Tuesday, 28 November 2023

Select Committee on Children and Youth Affairs

Estimates for Public Services 2023
Vote 40 - Children, Equality, Disability, Integration and Youth (Supplementary)
Vote 25 - Irish Human Rights and Equality Commission (Supplementary)

Photo of Anne RabbitteAnne Rabbitte (Galway East, Fianna Fail) | Oireachtas source

That is exactly why PDS was rolled out in the first place. There was an inequality in that there was the postcode lottery and it was not standardised. There were not X number of therapists to whom children could have access.

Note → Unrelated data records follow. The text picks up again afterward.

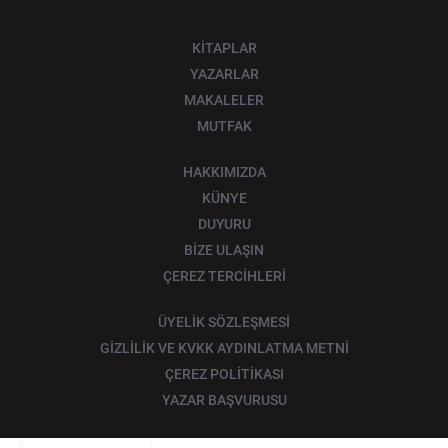
KİTAPLAR
YAZARLAR
MAKALELER
MUTFAK
HAKKIMIZDA
KÜNYE
DUYURU
BİZE ULAŞIN
ÇEREZ TERCİHLERİ
ÜYELİK SÖZLEŞMESİ
GİZLİLİK VE KVKK AYDINLATMA METNİ
ÇEREZ POLİTİKASI
YAZAR BAŞVURUSU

In Cork, there could have been OT and speech and language, but from a multidisciplinary point of view, there might not have been psychology, whereas, in Galway, there might be four speech and language therapists but no SLT or OT. PDS is based on the geographical spread to ensure that children have access to all therapies. Anybody watching today will ask what planet I am on because we do not have OT and that is the reality of it. However, what we hope PDS will aspire to is bringing equity of access to all children right across the country. Regardless of their geographical location or whether they are in Dublin, Cork or Galway, they should be able to access services.

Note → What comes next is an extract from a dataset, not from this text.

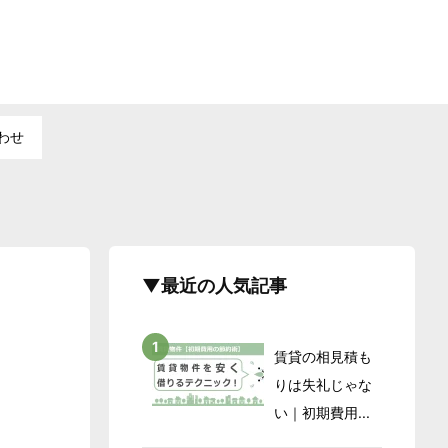
わせ
▼最近の人気記事
賃貸の相見積も
りは失礼じゃな
い｜初期費用...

In the meantime, the PDS roadmap and the reinvention of it - or “take two” - was when we discovered there were an awful lot of gaps in it and it did not flesh this out enough. The Deputy and I will agree that OT, speech and language, physiotherapy and psychology are the clinical side of it, but there are other pieces that can also be added to it, such as social work, link work, music therapy, art therapy, play therapy and behavioural support. It is about looking at how we can support it and not just leave it clinically based, when there are other supports - even equine therapy - that can bring far more respite hours and interventions. For a child with no muscle function, having a trike that meets their needs is equally as good as having an hour with an OT so long as the child is exercising. It is about understanding that not everything needs to be one-to-one on a one-hour basis. We can meet the needs with universal support and team delivery, whether that is in the classroom, at a club in the evening or by going to things like Rainbow Clubs or groups dealing with neurodiversity. It is having the proper clinicians in front of the kids and meeting their needs.

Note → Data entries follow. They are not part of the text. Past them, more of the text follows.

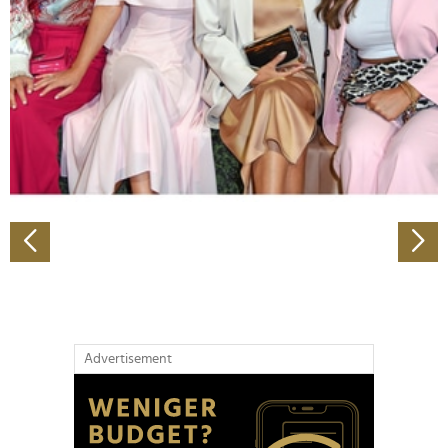
Wir verwenden Cookies, um Inhalte und Anzeigen zu
personalisieren, Funktionen für soziale Medien anbieten
zu können und die Zugriffe auf unsere Website zu
analysieren. Außerdem geben wir Informationen zu Ihrer
Verwendung unserer Website an unsere Partner für
soziale Medien, Werbung und Analysen weiter. Unsere
Partner führen diese Informationen möglicherweise mit
weiteren Daten zusammen, die Sie ihnen bereitgestellt
haben oder die sie im Rahmen Ihrer Nutzung der Dienste
gesammelt haben.
Advertisement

PDS “take two” addressed that. Where we found the shortfall was that we did not have the therapists coming through, as the Minister, Deputy O'Gorman, said. That is why we looked to the assistant therapy grade, the master’s programme and the clinical supports. It is a question of how we can spread it out and how we can add value to the art therapist, the equine therapist and the music therapist. We heard from the autism committee the wonderful work that they did and they were able to tell us all of the other things that can be brought into the conversation without staying blinkered. That is what PDS “take one” was to me. It was too blinkered, even though it was all about saying that we wanted to deliver a more equitable service. It was not equitable because we were staying blinkered and it was going to take us four years to bring people on, whereas we need to hit the ground running now.